On the whole, lease vehicles tend to be the best bet, since maintenance and condition are part of the lease return and cost the owner money. Rental and fleet cars are an absolute no in my book, since the mentality tends to be, "It ain't mine, drive it like I stole it!" And the trade-ins are few and far between, and often a bit on the high side.

So, here's the dilemma:
My local dealer (who I won't buy from, but whose gas and time I will gleefully burn) has a 2009 Nissan Rogue on the lot, 30k miles, for $15,900. It will have the balance of the factory warranty on it (~6k full coverage, and 30k powertrain) but there's no telling how it was driven the last two years. It may needs tires, brakes, and fluids changed. (I'm *guessing* it's an off-lease car from someone who got a 24-month lease early in the '09 models.)

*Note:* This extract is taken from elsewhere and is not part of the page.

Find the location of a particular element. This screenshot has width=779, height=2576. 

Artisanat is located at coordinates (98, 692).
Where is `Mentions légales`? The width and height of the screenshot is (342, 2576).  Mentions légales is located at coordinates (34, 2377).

They also have a 2010 Rogue S, brand new, for $20,000. It's got full warranty, the right options, etc.

The common wisdom has always been that as soon as you drive a new car off the lot, it loses 20% value. That's *roughly* true, and if all other things were equal, it'd make a lot of sense to get a two-year-old car with the initial depreciation done. But.

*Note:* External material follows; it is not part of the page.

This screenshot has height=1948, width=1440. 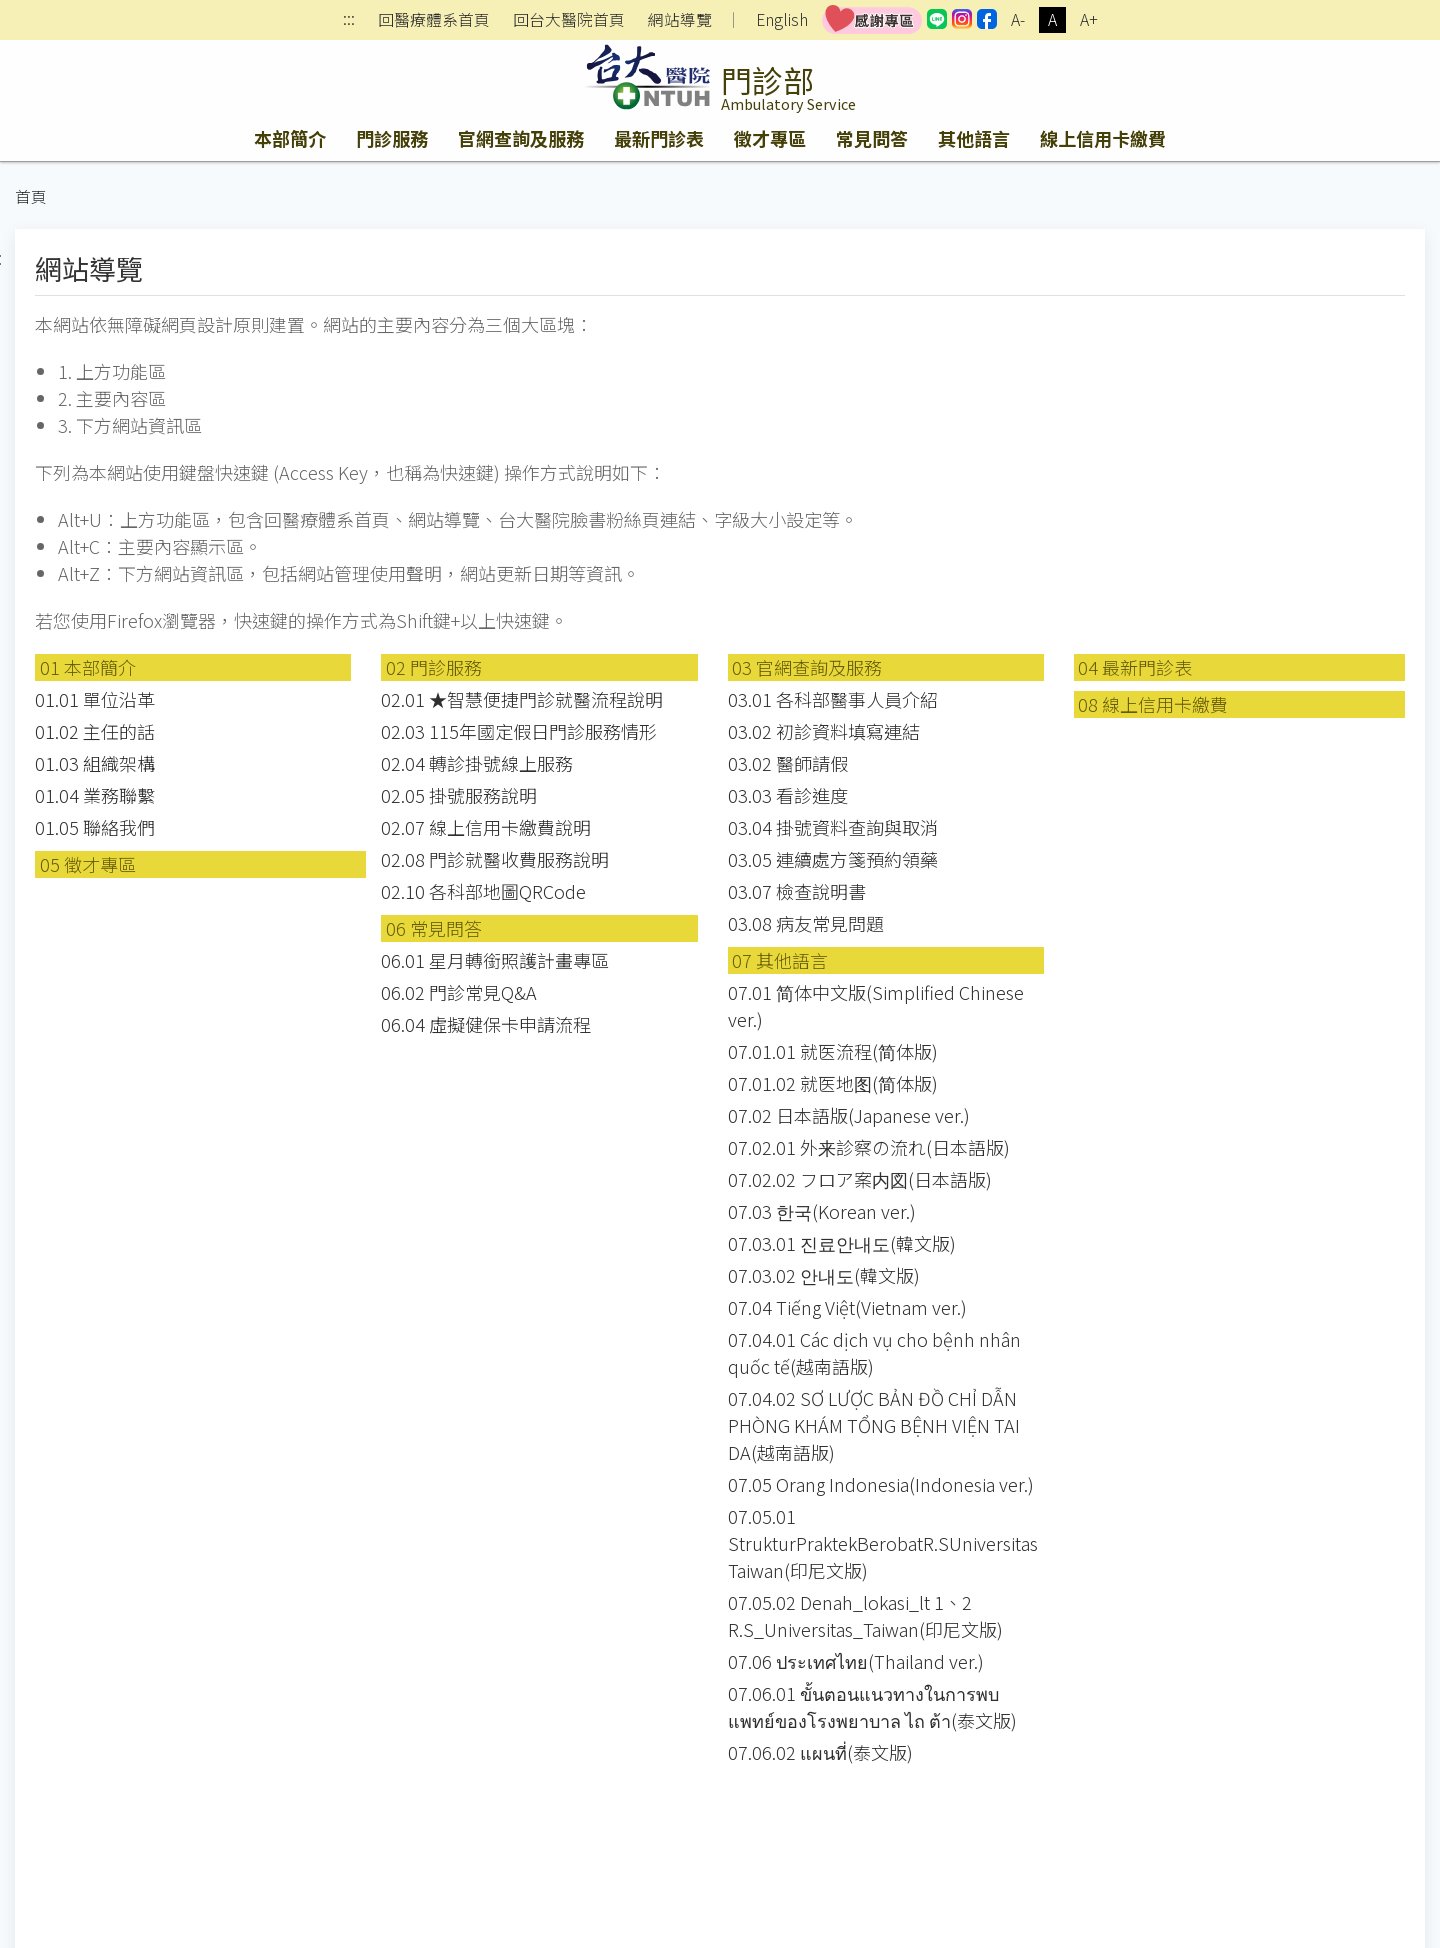 I want to click on 本部簡介, so click(x=290, y=138).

Right now, my local (preferred) bank is offering 4.9% financing for 60 months on new and used cars back to the '07 model year.

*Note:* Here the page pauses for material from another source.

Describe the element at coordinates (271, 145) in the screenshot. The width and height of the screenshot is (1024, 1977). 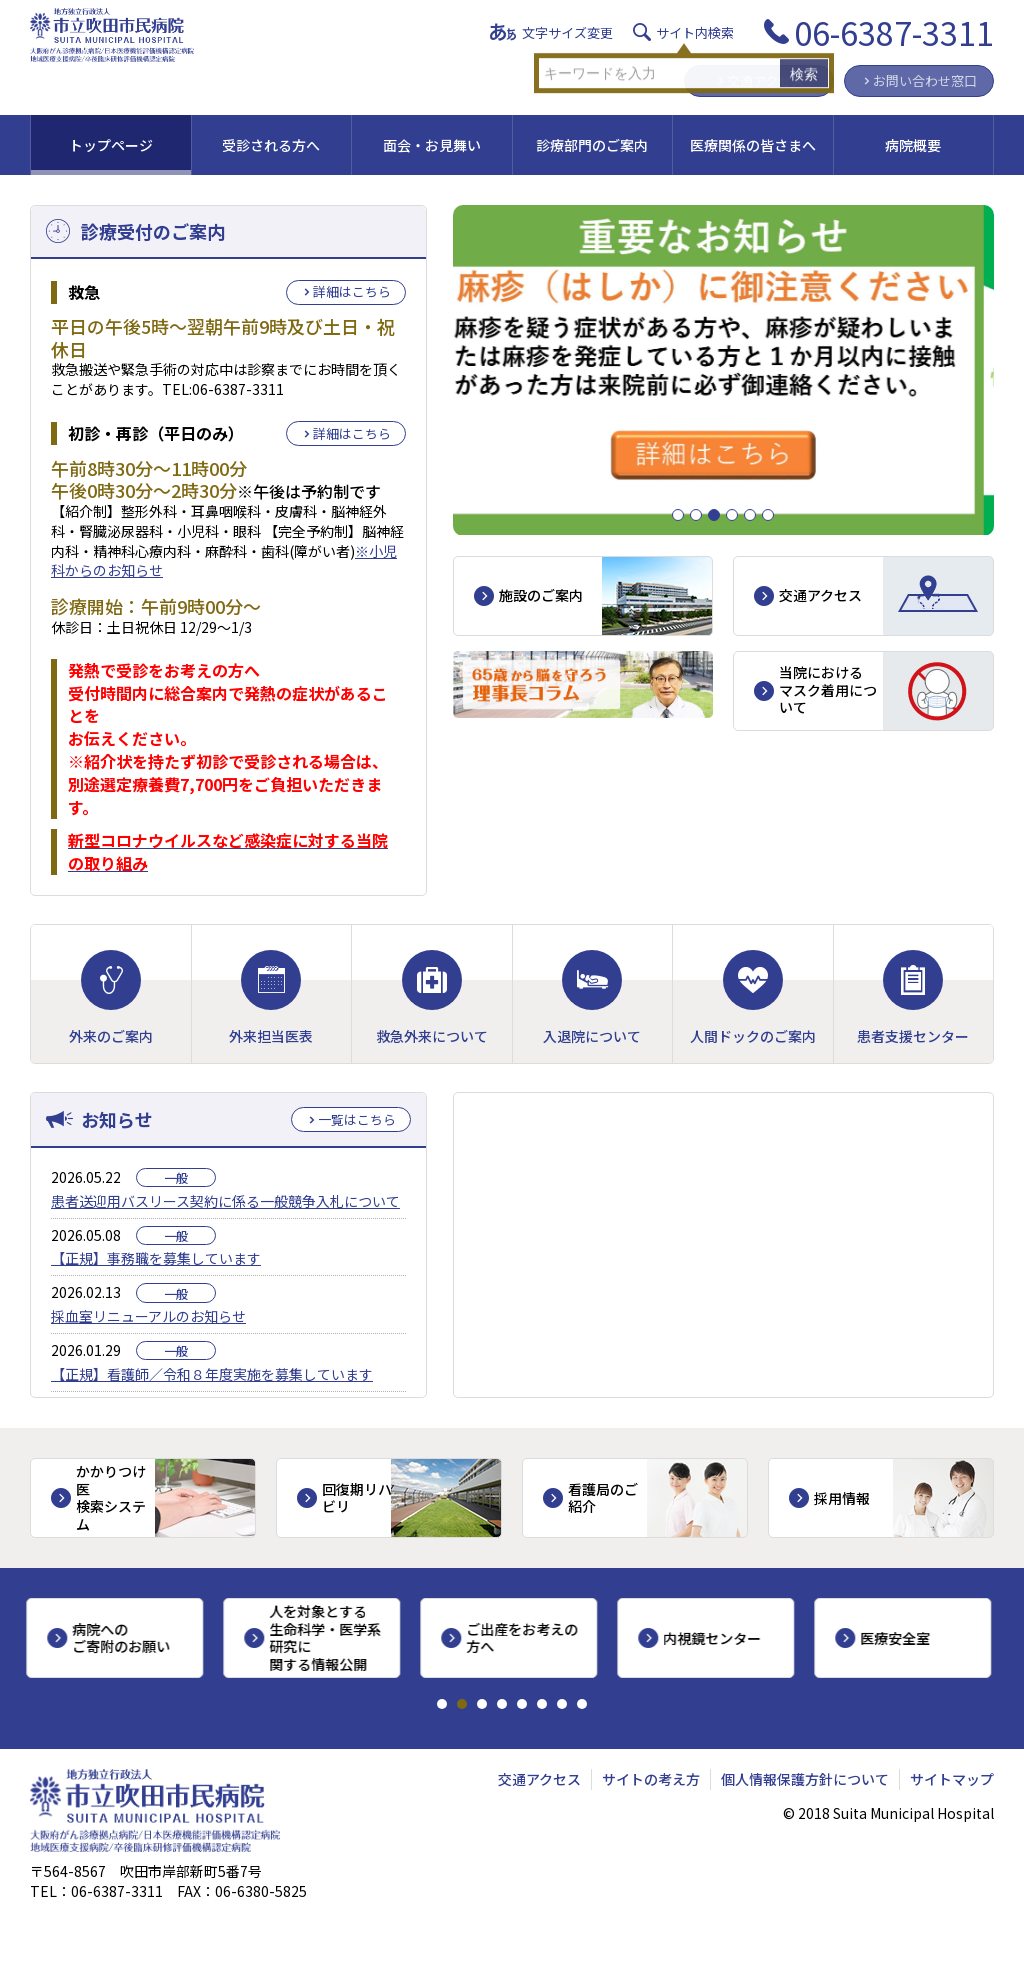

Nissan is offering financing of 0.0% for 36 months or 0.9% for 60 months.

All things equal, I can buy a brand-new model for $40/month more than one that's two years old, with 30,000 miles of wear, and far less warranty.

Over the life of the loan, that's just $2400. For a new car.

It really seems to be a no-brainer to me.


Lokidude said...

The trick of buying new, for the most part, is being able to run out the term of the loan. You'll actually catch up to depreciation earlier than that, but really getting anywhere with it takes full term. The financing numbers look good, obviously, if you can afford it, the three-year note is a far better deal.

As far as doing your own maintenance, go to the local parts house and get a Haynes or Chilton's manual for your car. Most of the work is actually far simpler than it appears, and you can save a fortune.

Anonymous said...

I was thinking of suggesting you find another dealer to buy from, but you seem to have gotten there on your own.

Alan says Royal has treated him really well, but they're the wrong direction for you. (Cortland.) Surely Corning or Elmira or Watkins has a Nissan dealer.

ZerCool said...

@ Loki - I could fine a shop manual, yes ... but I have to balance the desire to save money against my knuckles and blood pressure.

@ MHA - the local idiots didn't do anything overtly wrong when I got the truck, but they did a lot of things very half-assed. When spending that kind of money, I expect attention to detail. Royal, however, Did Wrong. They played the ancient car-sales game of "hide the trade-in keys" with me. Never.

Mike W. said...

The brake issue isalmost certainly a sticking caliper. Not all that unusual.

I had a 2004 VP (basically your DX with a CD player and AC) OK car reliability wise, but the fit & finish sucked. Trim pieces and interior looked like crap after 3 years.

Now is a perfect time to buy a new car, with so many places offering 0% APR for 60 months.